» **TASK DIRECTIONS**: Would you give back exactly the lines from the line with "Identify all the" through the end of the entries below, both included, but none of the pictures?

» **Document layout detection data**:
%%

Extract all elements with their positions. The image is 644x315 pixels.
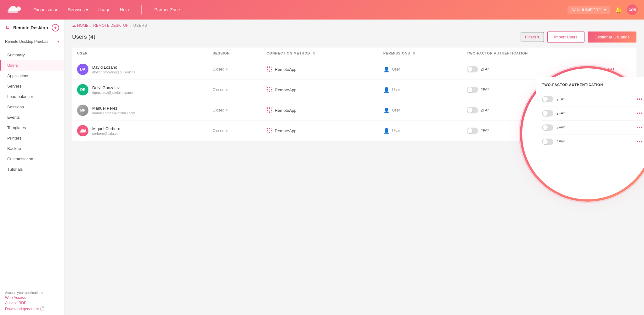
more-options-3[interactable]: •••	[608, 107, 615, 113]
session-status-4: Closed	[213, 129, 224, 133]
td-permission-2: 👤 User	[378, 80, 462, 100]
session-status-3: Closed	[213, 108, 224, 112]
user-email-1: dlozanomoreno@outlook.es	[92, 70, 135, 74]
content-wrapper: Users (4) Filters ▾ Import Users Gestion…	[72, 32, 636, 141]
sidebar-item-load-balancer[interactable]: Load balancer	[0, 91, 64, 102]
connection-label-4: RemoteApp	[275, 129, 297, 133]
connection-label-1: RemoteApp	[275, 67, 297, 72]
connection-grid-icon-3	[267, 107, 272, 113]
th-permissions[interactable]: PERMISSIONS ⇅	[378, 48, 462, 59]
tfa-toggle-4[interactable]	[467, 128, 478, 134]
filters-label: Filters	[525, 35, 536, 39]
sidebar-item-tutorials[interactable]: Tutorials	[0, 164, 64, 175]
more-options-2[interactable]: •••	[608, 87, 615, 93]
remote-desktop-icon: 🖥	[5, 25, 10, 31]
user-info-3: Manuel Pérez manuel.perez@jotelulu.com	[92, 106, 135, 115]
sidebar-item-customisation[interactable]: Customisation	[0, 154, 64, 164]
td-permission-4: 👤 User	[378, 121, 462, 141]
permission-label-1: User	[392, 67, 400, 72]
permission-label-2: User	[392, 88, 400, 92]
td-connection-2: RemoteApp	[262, 80, 378, 100]
td-session-2: Closed	[208, 80, 262, 100]
session-dot-2	[226, 89, 228, 91]
td-connection-4: RemoteApp	[262, 121, 378, 141]
logo[interactable]	[6, 3, 21, 16]
tfa-panel-toggle-1[interactable]	[542, 96, 553, 102]
page-title: Users (4)	[72, 34, 95, 40]
connection-grid-icon-1	[267, 66, 272, 72]
td-more-4: •••	[603, 121, 636, 141]
top-navigation: Organisation Services ▾ Usage Help Partn…	[0, 0, 644, 20]
web-access-link[interactable]: Web Access	[5, 295, 59, 300]
nav-help[interactable]: Help	[120, 7, 129, 12]
tfa-label-2: 2FA*	[481, 88, 489, 92]
nav-organisation[interactable]: Organisation	[33, 7, 58, 12]
tfa-toggle-1[interactable]	[467, 66, 478, 72]
td-user-1: DA David Lozano dlozanomoreno@outlook.es	[72, 59, 208, 80]
breadcrumb-sep-2: /	[130, 23, 131, 28]
td-more-1: •••	[603, 59, 636, 80]
th-connection[interactable]: CONNECTION METHOD ⇅	[262, 48, 378, 59]
sidebar-header: 🖥 Remote Desktop +	[0, 20, 64, 36]
table-row: MP Manuel Pérez manuel.perez@jotelulu.co…	[72, 100, 636, 121]
sort-permissions-icon: ⇅	[413, 52, 415, 55]
sidebar-title: Remote Desktop	[13, 25, 48, 30]
sidebar-item-users[interactable]: Users	[0, 60, 64, 71]
notification-bell-icon[interactable]: 🔔	[615, 6, 622, 13]
tfa-toggle-2[interactable]	[467, 87, 478, 93]
tfa-panel-more-2[interactable]: •••	[636, 111, 643, 116]
content-header: Users (4) Filters ▾ Import Users Gestion…	[72, 32, 636, 43]
breadcrumb-home-label: HOME	[77, 23, 88, 28]
sidebar-item-events[interactable]: Events	[0, 112, 64, 123]
filters-button[interactable]: Filters ▾	[521, 32, 544, 42]
sidebar-item-summary[interactable]: Summary	[0, 50, 64, 60]
sidebar-item-printers[interactable]: Printers	[0, 133, 64, 143]
tfa-panel-toggle-4[interactable]	[542, 139, 553, 145]
sidebar-nav: Summary Users Applications Servers Load …	[0, 47, 64, 287]
import-users-button[interactable]: Import Users	[547, 32, 584, 43]
nav-partner-zone[interactable]: Partner Zone	[154, 7, 180, 12]
help-icon[interactable]: ?	[40, 306, 45, 311]
region-selector[interactable]: SAN JUNIPERO ▾	[568, 6, 610, 14]
sidebar-item-servers[interactable]: Servers	[0, 81, 64, 91]
nav-services[interactable]: Services ▾	[68, 7, 88, 12]
session-status-1: Closed	[213, 67, 224, 72]
tfa-panel-toggle-3[interactable]	[542, 124, 553, 131]
breadcrumb-remote-desktop[interactable]: REMOTE DESKTOP	[93, 23, 128, 28]
tfa-panel-more-3[interactable]: •••	[636, 125, 643, 130]
user-email-4: cerbero@saju.com	[92, 132, 121, 135]
th-session: SESSION	[208, 48, 262, 59]
connection-label-2: RemoteApp	[275, 88, 297, 92]
toggle-knob-2	[467, 87, 472, 92]
tfa-panel-more-1[interactable]: •••	[636, 96, 643, 102]
breadcrumb-home[interactable]: ☁ HOME	[72, 23, 88, 28]
more-options-1[interactable]: •••	[608, 66, 615, 72]
user-avatar[interactable]: COB	[627, 4, 638, 15]
add-service-button[interactable]: +	[52, 24, 59, 32]
services-arrow-icon: ▾	[86, 7, 88, 12]
nav-usage[interactable]: Usage	[98, 7, 110, 12]
sidebar-item-backup[interactable]: Backup	[0, 143, 64, 154]
more-options-4[interactable]: •••	[608, 128, 615, 134]
download-generator-link[interactable]: Download generator	[5, 307, 39, 311]
tfa-toggle-3[interactable]	[467, 107, 478, 113]
user-initials: COB	[629, 8, 636, 12]
sidebar-item-templates[interactable]: Templates	[0, 123, 64, 133]
acceso-rdp-link[interactable]: Acceso RDP	[5, 301, 59, 305]
footer-help: Download generator ?	[5, 306, 59, 311]
sidebar-item-applications[interactable]: Applications	[0, 71, 64, 81]
permission-label-4: User	[392, 129, 400, 133]
tfa-panel-knob-1	[543, 97, 548, 102]
home-cloud-icon: ☁	[72, 23, 76, 28]
td-tfa-2: 2FA*	[462, 80, 603, 100]
session-dot-3	[226, 109, 228, 111]
td-user-2: DE Deivi Gonzalez dgonzalez@jotelulu.spa…	[72, 80, 208, 100]
gestionar-usuarios-button[interactable]: Gestionar Usuarios	[588, 32, 636, 43]
td-more-2: •••	[603, 80, 636, 100]
session-dot-1	[226, 68, 228, 70]
tfa-panel-toggle-2[interactable]	[542, 110, 553, 117]
tfa-panel-more-4[interactable]: •••	[636, 139, 643, 145]
actions-bar: Filters ▾ Import Users Gestionar Usuario…	[521, 32, 636, 43]
workspace-selector[interactable]: Remote Desktop Pruebas ... ▾	[0, 36, 64, 47]
sidebar-item-sessions[interactable]: Sessions	[0, 102, 64, 112]
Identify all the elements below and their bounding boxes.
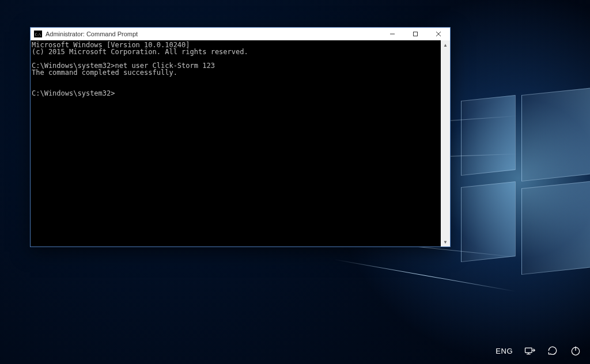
maximize-button[interactable] (404, 28, 427, 40)
terminal-line (32, 76, 440, 83)
minimize-button[interactable] (381, 28, 404, 40)
svg-rect-1 (414, 32, 418, 36)
cmd-icon (34, 31, 42, 37)
desktop: Administrator: Command Prompt Microsoft … (0, 0, 590, 364)
language-indicator[interactable]: ENG (496, 347, 513, 355)
terminal-line: C:\Windows\system32> (32, 90, 440, 97)
close-button[interactable] (427, 28, 450, 40)
ease-of-access-icon[interactable] (523, 344, 536, 357)
scrollbar-track[interactable] (441, 50, 450, 237)
vertical-scrollbar[interactable]: ▲ ▼ (441, 40, 450, 247)
command-prompt-window: Administrator: Command Prompt Microsoft … (30, 27, 451, 247)
terminal-output[interactable]: Microsoft Windows [Version 10.0.10240](c… (31, 40, 441, 247)
window-title: Administrator: Command Prompt (46, 31, 138, 37)
windows-logo-icon (449, 98, 590, 271)
svg-rect-4 (525, 348, 532, 352)
power-icon[interactable] (569, 344, 582, 357)
scroll-down-arrow-icon[interactable]: ▼ (441, 237, 450, 247)
terminal-line: (c) 2015 Microsoft Corporation. All righ… (32, 48, 440, 55)
terminal-line: The command completed successfully. (32, 69, 440, 76)
scroll-up-arrow-icon[interactable]: ▲ (441, 40, 450, 50)
window-client-area: Microsoft Windows [Version 10.0.10240](c… (31, 40, 450, 247)
system-tray: ENG (496, 344, 582, 357)
network-connect-icon[interactable] (546, 344, 559, 357)
titlebar[interactable]: Administrator: Command Prompt (31, 28, 450, 40)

%%

» **SOLUTION TO THIS EXERCISE**:
Identify all the elements below and their bounding boxes.
maximize-button[interactable] (404, 28, 427, 40)
terminal-line (32, 76, 440, 83)
minimize-button[interactable] (381, 28, 404, 40)
svg-rect-1 (414, 32, 418, 36)
cmd-icon (34, 31, 42, 37)
desktop: Administrator: Command Prompt Microsoft … (0, 0, 590, 364)
language-indicator[interactable]: ENG (496, 347, 513, 355)
terminal-line: C:\Windows\system32> (32, 90, 440, 97)
close-button[interactable] (427, 28, 450, 40)
ease-of-access-icon[interactable] (523, 344, 536, 357)
scrollbar-track[interactable] (441, 50, 450, 237)
vertical-scrollbar[interactable]: ▲ ▼ (441, 40, 450, 247)
command-prompt-window: Administrator: Command Prompt Microsoft … (30, 27, 451, 247)
terminal-output[interactable]: Microsoft Windows [Version 10.0.10240](c… (31, 40, 441, 247)
window-title: Administrator: Command Prompt (46, 31, 138, 37)
windows-logo-icon (449, 98, 590, 271)
svg-rect-4 (525, 348, 532, 352)
power-icon[interactable] (569, 344, 582, 357)
scroll-down-arrow-icon[interactable]: ▼ (441, 237, 450, 247)
terminal-line: (c) 2015 Microsoft Corporation. All righ… (32, 48, 440, 55)
terminal-line: The command completed successfully. (32, 69, 440, 76)
scroll-up-arrow-icon[interactable]: ▲ (441, 40, 450, 50)
window-client-area: Microsoft Windows [Version 10.0.10240](c… (31, 40, 450, 247)
system-tray: ENG (496, 344, 582, 357)
network-connect-icon[interactable] (546, 344, 559, 357)
titlebar[interactable]: Administrator: Command Prompt (31, 28, 450, 40)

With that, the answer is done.